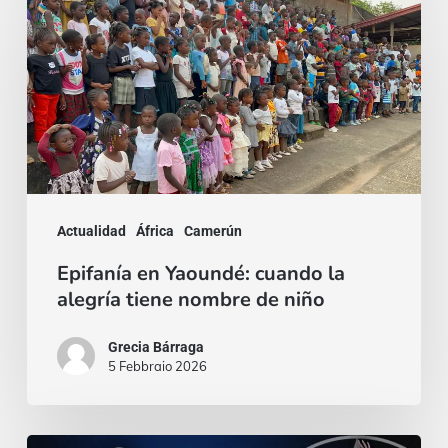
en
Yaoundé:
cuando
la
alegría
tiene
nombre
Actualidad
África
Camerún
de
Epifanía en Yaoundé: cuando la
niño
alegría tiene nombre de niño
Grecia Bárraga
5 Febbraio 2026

----------

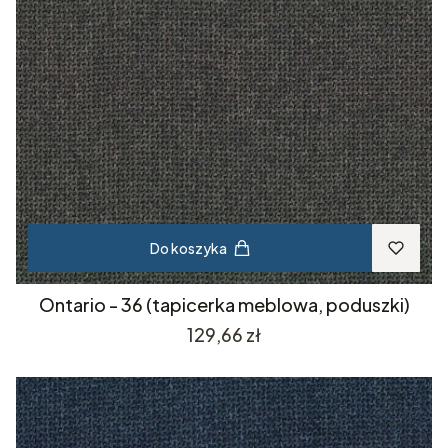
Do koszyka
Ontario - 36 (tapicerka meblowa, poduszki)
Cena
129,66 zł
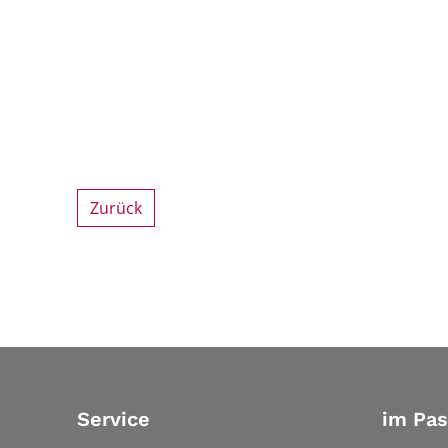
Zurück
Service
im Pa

----------

__Exercise requirements__: Copy every line from the records that holds the string "Yaoundé".

__Final answer__:
Yaoundé:
Epifanía en Yaoundé: cuando la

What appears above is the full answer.